What can go wrong with pipes?

Named pipe

A named pipe is just like a regular pipe, but with a name.

It can be created by:
$ mkfifo /tmp/pipe -> a file
This pipe can be used by its name.

Problems with a pipe:




Orthogonality question

Suppose we have the following situation:
$ (rm bigfile && grep interesting) < bigfile
Will the grep command work?

The answer is yes. The reason is that files can be accessed via file descriptor table at a lower level than filenames. In other words, Linux/Unix allow to access a file without a name (think about pipe). Also, after the rm command, only the filename of a file is removed; all its data is still sitting on the disk. The file is completely wiped from disk after the program exited.




Signals

Signals are messy, complex and not so easy to use. However, signals are still a central part of an operating system, for the following reasons:

Uses of signals

Receive signals

Signals are received in kernel. Upon the delivery of a signal, the kernel may run a default subroutine, ignore a signal, or execute a user-defined procedure. That user-defined procedure is called a signal handler.
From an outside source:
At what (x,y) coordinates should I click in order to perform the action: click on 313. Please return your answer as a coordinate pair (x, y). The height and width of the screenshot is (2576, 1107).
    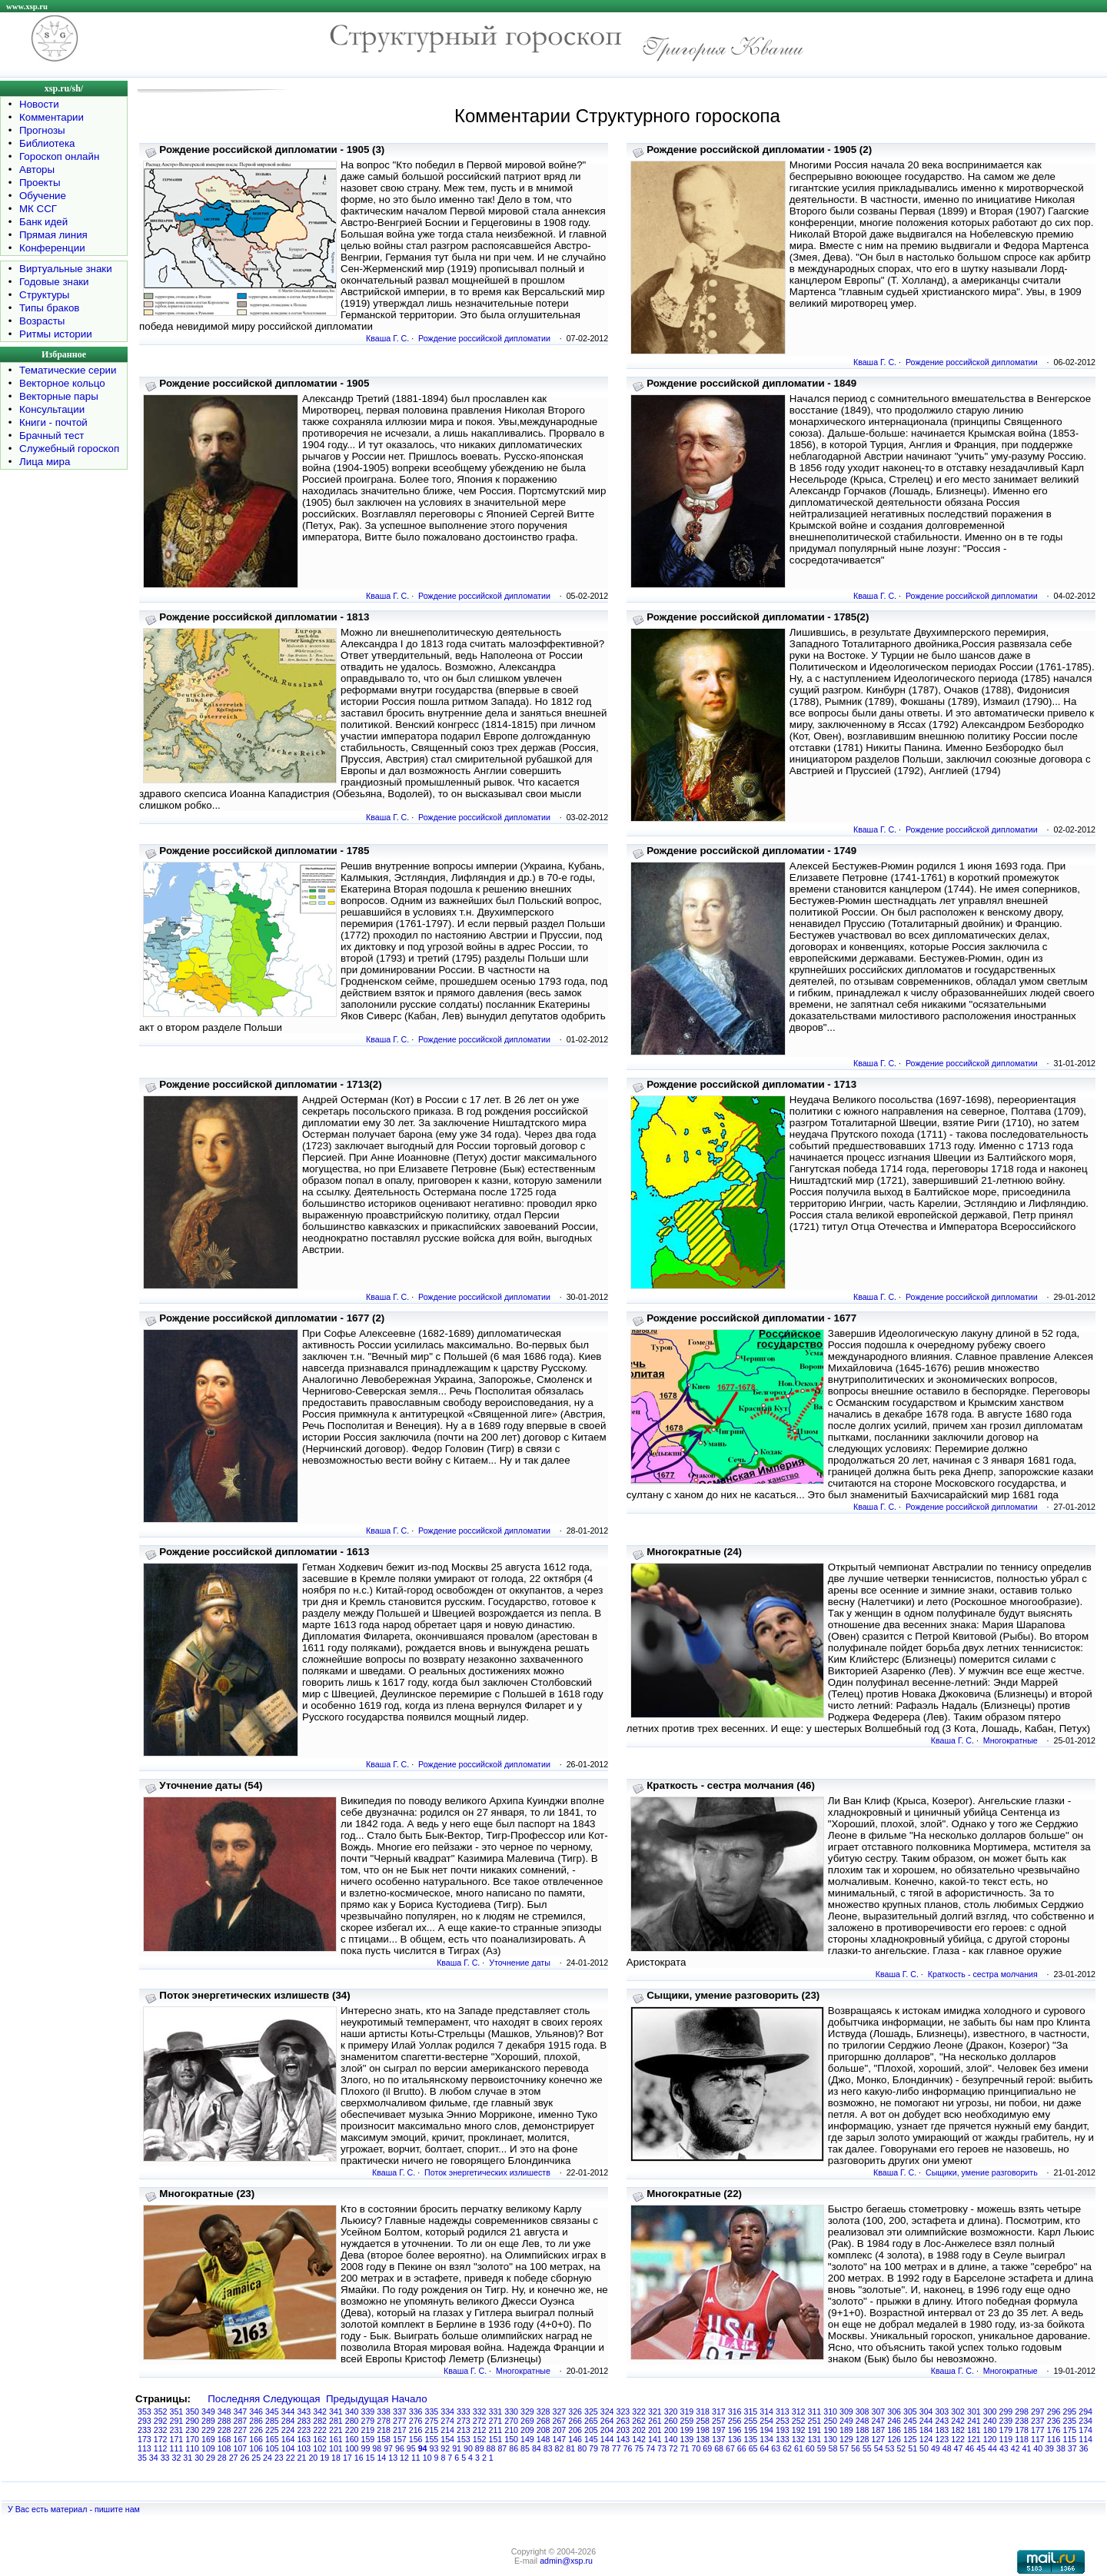     Looking at the image, I should click on (783, 2411).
A user-defined handler can be related to a signal via a system call:
sighandler_t signal(int signo, (void)(*sighandler_t)(int))

This system call takes in an integer, indicating a signal number, and a function pointer to the signal handler function. Then it returns a sighandler_t as return value.

At a lower level, a signal handler can be invoked between any two instructions in assembly
code. For example:
		
	movl ...
			 <- if signal arrives, call sighandler
	addl ...
			 <- if signal arrives, call sighandler
	ret